Payment card acceptance continues to grow strongly worldwide and particularly in the less developed regions of Asia-Pacific and central and eastern Europe.

RBR’s new report Global Payment Cards Data and Forecasts to 2023, shows that the number of merchant outlets accepting card payments worldwide grew by 13 percent in 2017 to reach 69.2 million at the end of the year.

The two least developed regions in terms of acceptance, Asia-Pacific and central and eastern Europe, were also those which grew the fastest, driven in part by new regulations. For example, in India the government has placed caps on terminal charges and has also put pressure on banks – many of which are state-owned – to increase efforts to recruit merchants. In Czechia, merchants are now required to keep electronic records of sales, and accepting cards at EFTPOS terminals allows them to do so efficiently.

Regulations on interchange fees are also having a knock-on effect on merchant service charges. As the fees which acquirers have to pay to issuers fall, merchants are more confident about refusing to pay higher fees themselves. This then encourages merchants to begin accepting cards when they were previously reluctant. This is most commonly the case in the European Union, where interchange fees were capped in 2015. It also applies in Brazil, where a cap on debit card interchange fees was announced in March 2018, and in Malaysia, where interchange fees have been capped since 2015 as part of the country’s Payment Card Reform Framework.

Financial inclusion initiatives and tourism drive acceptance

The number of outlets which accept cards is forecast to grow at an average of 8 percent per year between the end of 2017 and the end of 2023 to reach 111.7 million, according to RBR. There is potential for significant growth in some markets in Asia-Pacific, central and eastern Europe and the Middle East and Africa, as ongoing financial inclusion initiatives are boosting card issuance, thereby encouraging acceptance. Tourism can also be a significant driver of growth in acceptance; Japan is a prime example, where the 2020 Tokyo Olympics is driving the government to facilitate tourist spending.

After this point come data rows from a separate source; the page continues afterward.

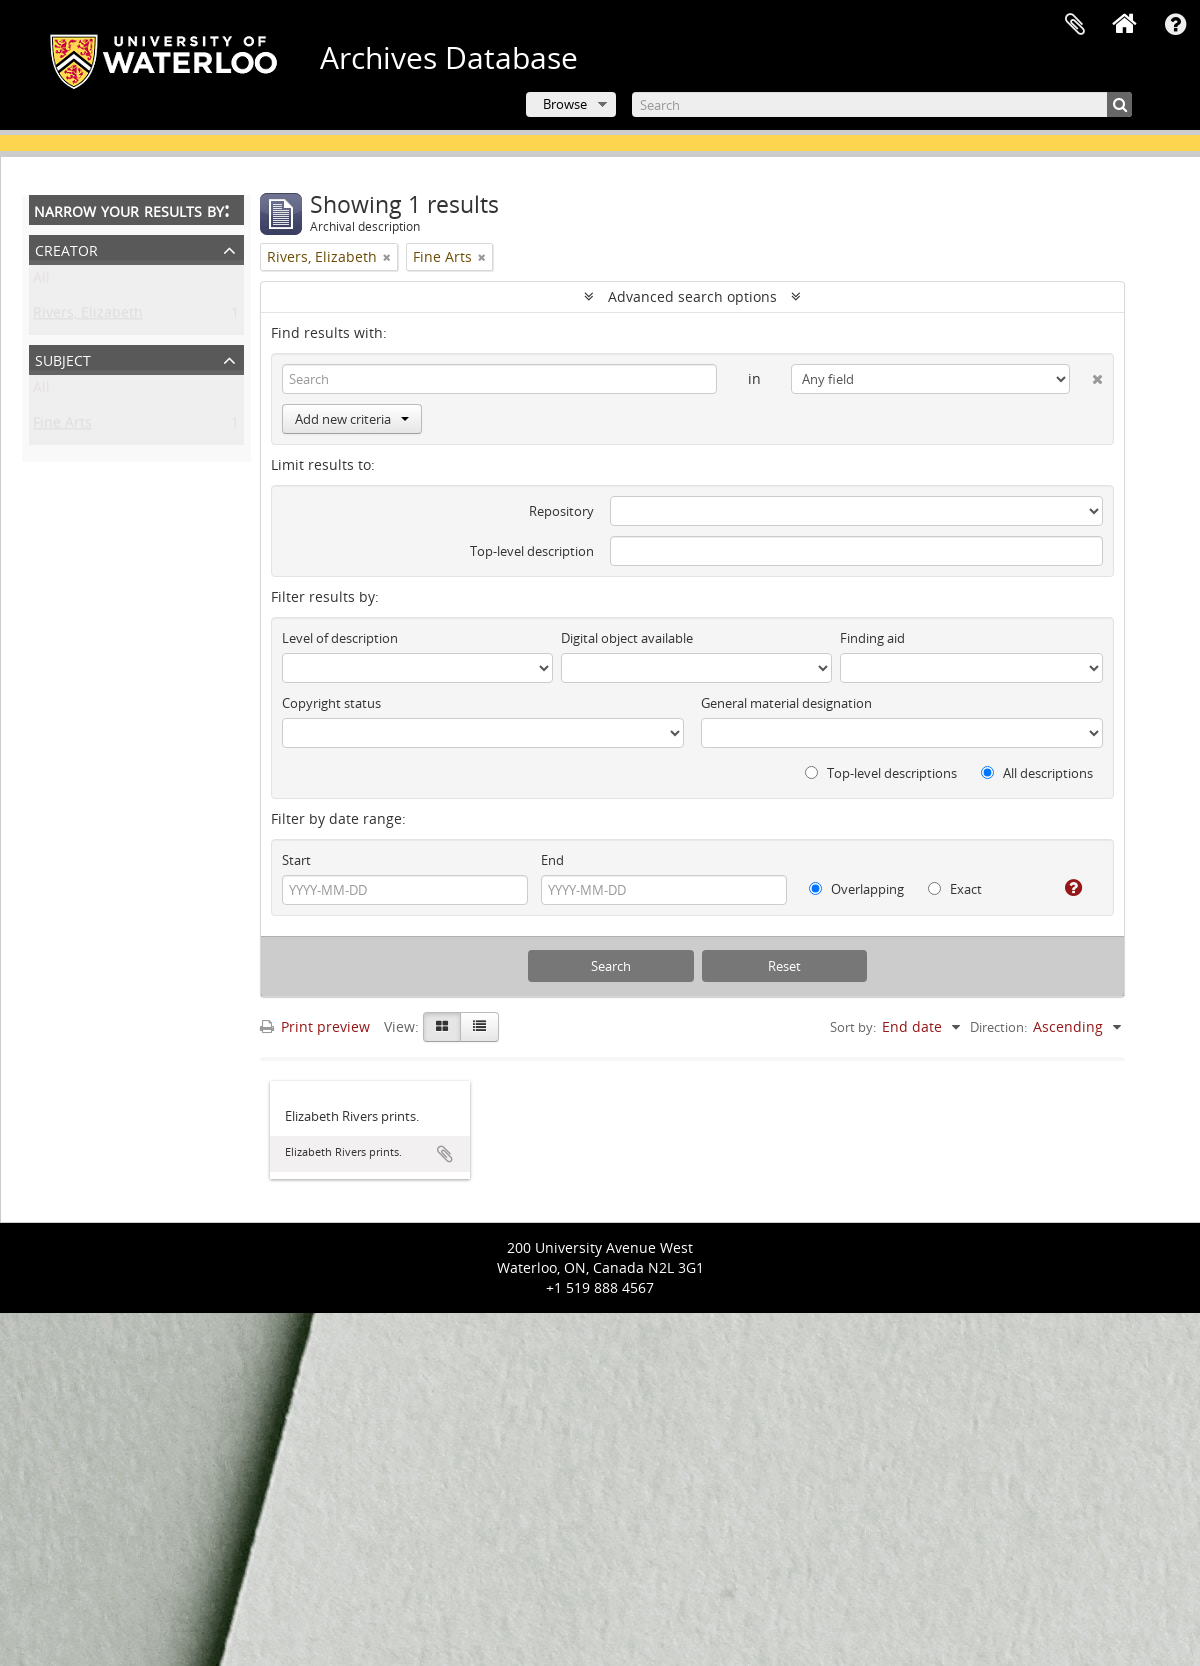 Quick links (1175, 25)
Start (296, 860)
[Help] (1065, 888)
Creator (66, 248)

Despite these measures, it should be noted that in many developing markets, acceptance is still held back by a lack of infrastructure or the geography of the country, for instance when it is made up of a large number of islands or has large remote, rural areas. Examples of this are Indonesia and the Philippines.

Daniel Dawson, who led the RBR study said: “Merchants across the world are being persuaded of the benefits of accepting cards, even for low-value payments. As consumers increasingly expect to be able to pay by card, the number of outlets where they can do so will continue to grow”.